Ingredients: 2 Servings
2 tbsps Extra Virgin Olive Oil
½ Yellow Onion (medium, chopped)
2 stalks Celery (large, chopped)
1 Green Bell Pepper (large, chopped)
1 1/2 tbsps Taco Seasoning
4 cups Mixed Beans (cooked)
1 cup Diced Tomatoes (from the can, with the juices)
1/2 cup Vegetable Broth
1 Avocado (medium, sliced)
2 tbsps Cilantro (chopped)
3 tbsps Hemp Seeds
Recipe:
Heat the oil in a large pot over medium heat. Add the onion, celery, and bell pepper. Cook for four to six minutes until softened and lightly golden.
Stir in the taco seasoning. Cook for one more minute.

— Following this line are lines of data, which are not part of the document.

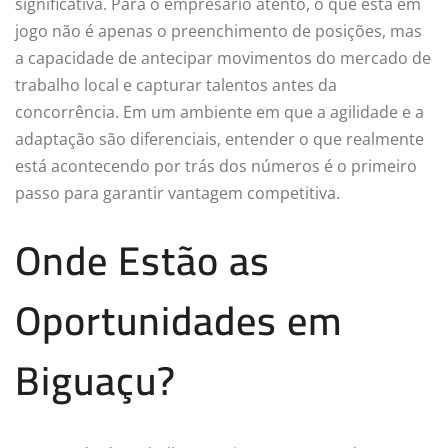
significativa. Para o empresário atento, o que está em
jogo não é apenas o preenchimento de posições, mas
a capacidade de antecipar movimentos do mercado de
trabalho local e capturar talentos antes da
concorrência. Em um ambiente em que a agilidade e a
adaptação são diferenciais, entender o que realmente
está acontecendo por trás dos números é o primeiro
passo para garantir vantagem competitiva.
Onde Estão as
Oportunidades em
Biguaçu?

Add the beans, tomatoes, and broth. Stir well to combine. Reduce the heat to low, cover, and simmer for 20 to 25 minutes until the sauce thickens slightly and the liquid reduces.
Divide the chili evenly between bowls. Top with the sliced avocado, cilantro, and hemp seeds. Enjoy!
More Notes:
Leftovers: Refrigerate in an airtight container for up to four days.
ServingSize: One serving is 2 1/2 cups of chili with half of an avocado.
MoreProtein: shredded chicken, beef, or pork
AdditionalToppings: Tortilla chips, sour cream, green onions, shredded cheese, and/or jalapeños.